Minggu ke-32 di Masa Biasa
8 November 2020
Matius 25: 1-13
Upacara pernikahan adalah salah satu acara terindah di banyak budaya dan masyarakat. Ini termasuk di masyarakat Yahudi di Palestina abad pertama Masehi. Bagi orang Ibrani yang hidup pada zaman Yesus tersebut, upacara pernikahan memiliki dua tahap. Yang pertama adalah pertukaran janji. Pasangan tersebut sudah menikah secara resmi, dan mereka diakui sebagai suami dan istri di mata komunitas Yahudi. Namun, mereka akan menunggu sekitar satu tahun sebelum mereka bisa hidup bersama. Sang suami akan mempersiapkan rumah mereka serta perayaan pesta nikah yang mungkin berlangsung selama 7 hari lamanya.
Tahap kedua adalah pesta pernikahan. Ini dimulai dengan pengantin pria menjemput sang istri dari rumah keluarganya, dan membawanya ke rumahnya dengan prosesi tarian dan musik.
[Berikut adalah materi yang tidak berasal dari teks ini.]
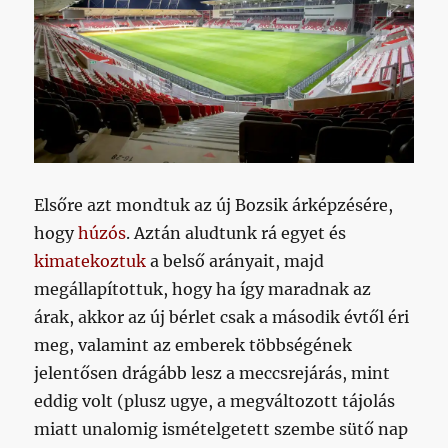
Elsőre azt mondtuk az új Bozsik árképzésére,
hogy
húzós
. Aztán aludtunk rá egyet és
kimatekoztuk
a belső arányait, majd
megállapítottuk, hogy ha így maradnak az
árak, akkor az új bérlet csak a második évtől éri
meg, valamint az emberek többségének
jelentősen drágább lesz a meccsrejárás, mint
eddig volt (plusz ugye, a megváltozott tájolás
miatt unalomig ismételgetett szembe sütő nap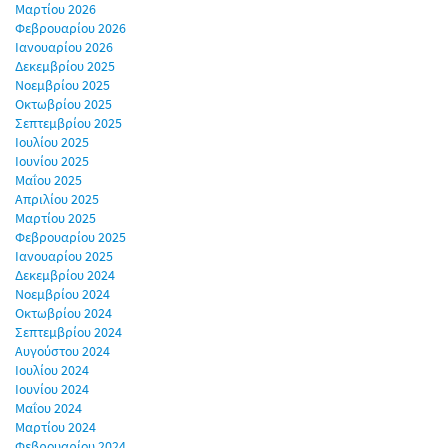
Μαρτίου 2026
Φεβρουαρίου 2026
Ιανουαρίου 2026
Δεκεμβρίου 2025
Νοεμβρίου 2025
Οκτωβρίου 2025
Σεπτεμβρίου 2025
Ιουλίου 2025
Ιουνίου 2025
Μαΐου 2025
Απριλίου 2025
Μαρτίου 2025
Φεβρουαρίου 2025
Ιανουαρίου 2025
Δεκεμβρίου 2024
Νοεμβρίου 2024
Οκτωβρίου 2024
Σεπτεμβρίου 2024
Αυγούστου 2024
Ιουλίου 2024
Ιουνίου 2024
Μαΐου 2024
Μαρτίου 2024
Φεβρουαρίου 2024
Karena prosesi biasanya berlangsung pada malam hari, api dan obor sangat diperlukan. Sepuluh gadis ini adalah mungkin beberapa teman dekat dari pengantin wanita dan bahkan kerabat dari pasangan tersebut. Mereka ditempatkan tidak jauh dari tempat pernikahan untuk menyambut pasangan suami istri tersebut. Karena tidak ada internet dan GPS, kesepuluh perawan mungkin tidak dapat mengetahui posisi prosesi tersebut dengan tepat, tetapi mereka diharapkan siap kapanpun pasangan ini datang.
Mari kita perhatikan sikap dari lima gadis yang bodoh ini. Dalam bahasa Yunani, kelima gadis ini disebut “moros” di mana kita mendapatkan kata dalam bahasa Inggris “moron”. Itu pasti kata yang keras. Namun, jika kita amati dengan seksama, apa yang dilakukan perawan ini sungguh bodoh dan ceroboh. Bukan hanya gagal mempersiapkan kedatangan pengantin, mereka juga mencari minyak di tengah malam. Mereka tidak hidup di era modern di mana kita dapat dengan mudah membeli barang-barang di toko seperti indomart atau alfamart. Kita bisa membayangkan bagaimana mereka dengan tergesa-gesa mencari pedagang, dan dengan panik mengetuk pintu toko atau rumah mereka. Hal ini dapat menyebabkan ketidaknyamanan dan bahkan kegaduhan yang tidak perlu dan menimbulkan rasa malu bagi sang pasangan. Ini mungkin juga menjadi alasan mengapa tuan rumah menolak untuk menerima lima gadis bodoh ini.
Perumpamaan Yesus ini memberi kita peringatan yang kuat untuk tidak menjadi bodoh dalam menjalani hidup kita sebagai orang Kristiani. Kita diberi peran dan misi tertentu dalam hidup kita. Beberapa dari kita dipanggil untuk menjadi pasangan suami-istri dan orang tua, dan beberapa dari kita melayani sebagai imam atau rohaniawan seperti para suster. Beberapa dari kita adalah pendidik iman, beberapa dari kita adalah pemimpin komunitas dan yang lainnya terlibat dalam berbagai pelayanan. Dalam peran apapun kita miliki, Yesus meminta kita untuk bijak dalam melakukan hidup dan pelayanan kita, dan menuntut kita untuk tidak melakukan hal-hal bodoh dan bahkan menyebabkan penderitaan yang tidak perlu bagi orang lain.
Jika kita, sebagai orang Kristiani, bertindak bodoh, kita tidak hanya mempermalukan diri kita sendiri, tetapi juga Kristus sendiri. Tapi, jika kita menghasilkan perbuatan bijak, kita membawa kemuliaan bagi Tuhan, dan lebih banyak orang akan memuji Tuhan kita.
St. Josemaria Escriva pernah berkata, “wajah murung, tidak sopan, tampil konyol, tidak ramah. Itukah caramu berharap untuk mengispirasi orang lain untuk mengikuti Kristus?”